The recession could be an excellent entry point for investors, but it still may be a risk
Ford (NYSE:F) shares have fallen 20% to $11 since the automaker’s financial results for the second quarter of 2024. Ford admitted that it had quality-related problems with vehicles manufactured between 2021 and earlier. Investors should wait to see what the company does before buying the stock dip.
Value investors will be tempted to buy some shares. Ford’s 12-month trailing price-to earnings (P/E ratio) is about 11.5, so it is easy to conclude that Ford stocks are cheap.
It’s not wise to buy Ford stock because it appears cheap when there is a critical, unanswered issue: Can Ford regain its reputation as a manufacturer of reliable cars and trucks without high warranty costs?
Ford’s surprising rough quarter
Ford’s surprising rough quarter
Ford’s stock price decline of 20% may seem extreme but it is not unjustified. Ford’s 2024 second quarter results were worse than expected.
Not all the data was bad. Ford’s revenue, in particular, grew 6.2% to $47.8 Billion.
The bottom line results of the automaker were certainly subpar. The operating profit of the company fell by 26% to $2.8 billion. Ford’s $2.8bn operating profit was a big surprise. The lowest estimate of $2.9bn was made by FactSet.
Ford’s adjusted earnings per share of $0.47 fell far short of Wall Streets’ expectation of $0.67 per share. Ford’s stock may be tempting at $11, but it will take a while for the market to digest the negative quarter results and forgive Ford.
High warranty costs due to vehicle quality issues
High warranty costs due to vehicle quality issues
Ford’s vehicle quality is a major issue. The automaker’s warranty-related costs in the second quarter increased by $800 million compared to the first, to $2 billion. This is 4% of Ford sales.
According to Warranty Week magazine, Ford spent $4.8 billion on repairs for its customers’ cars in 2023 (via Bloomberg). This rate is three times higher than the average industry vehicle repair cost.
Jim Farley, CEO of Ford Motor Company, tried to reassure investors regarding vehicle quality. Ford is “testing cars to failure” as well as running them at “extremely high mileage” in order to detect quality issues.
This is not much of a reassurance in the short-term. Bloomberg reports that it could take up to 18 months for Ford to see the benefits from this new process in terms of lower warranty costs.
Farley said that these measures will make the firm’s quarters look “lumpy”, however, they will reduce warranty with time. The stock price has dropped by 20%, which indicates that the market doesn’t have much faith in Ford’s future.
Wall Street experts don’t seem to be putting their hopes in Farley’s prediction of a better tomorrow. Barclays analyst Dan Levy, for example, complained that “the warranties challenges are frustrating to investors, as they follow other warranty issues from previous years and sometimes drag results without warning”.
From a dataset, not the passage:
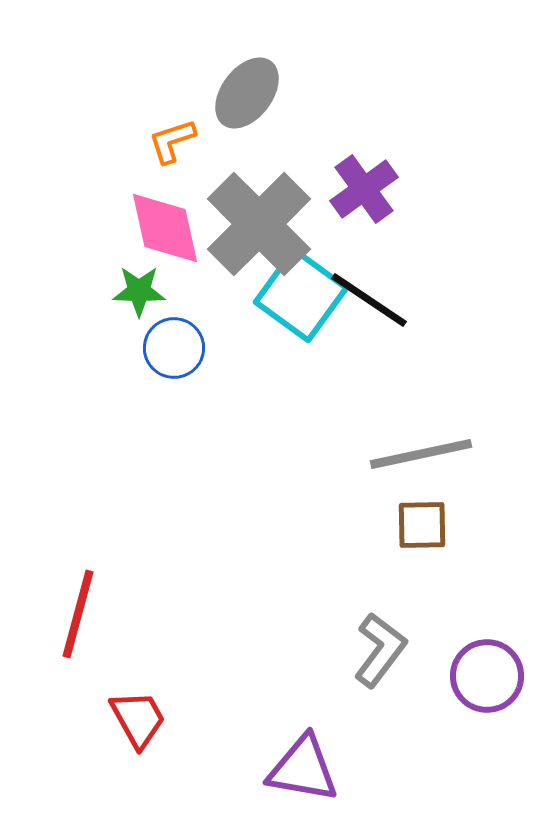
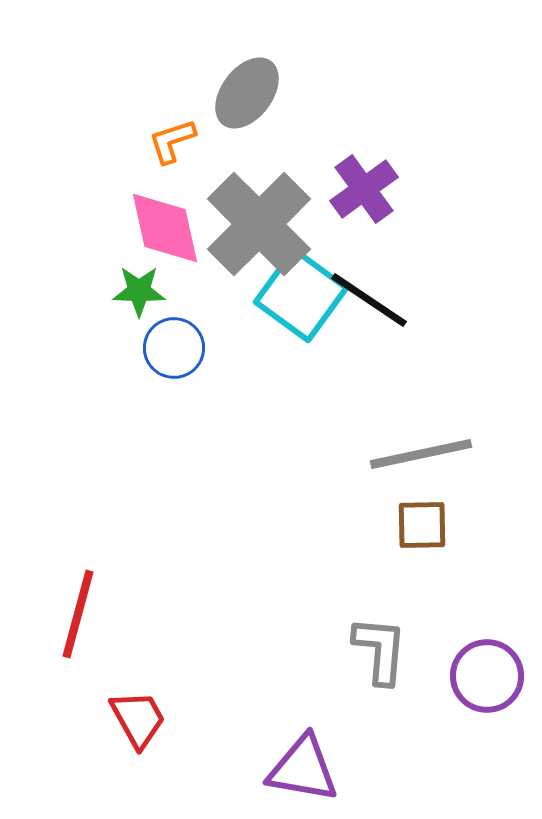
gray L-shape: rotated 32 degrees counterclockwise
Mike Ward, an analyst at Freedom Capital Markets, noted that “warranty issues have been growing in Ford over the last five-year period and have escalated in the past year”.
Wall Street seems to want more evidence that Ford has improved the quality of its vehicles.
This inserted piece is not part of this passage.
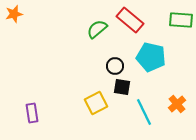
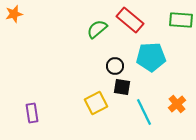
cyan pentagon: rotated 16 degrees counterclockwise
Ford’s reputation is at stake
Ford’s reputation is at stake
Ford, a giant automaker, has faced many problems throughout the years. This includes the autoworkers’ strikes of last year. It is unacceptable for Ford to continue producing substandard cars, as this will ruin its reputation.
Investors shouldn’t take Farley at his word when he says that the warranty costs will improve. Ford is a “show me story” until this improvement appears in the data. This will take at least another quarter or so. Ford stock should be treated as a dip and not bought until it does.
This site is intended for entertainment only and does NOT offer financial advice.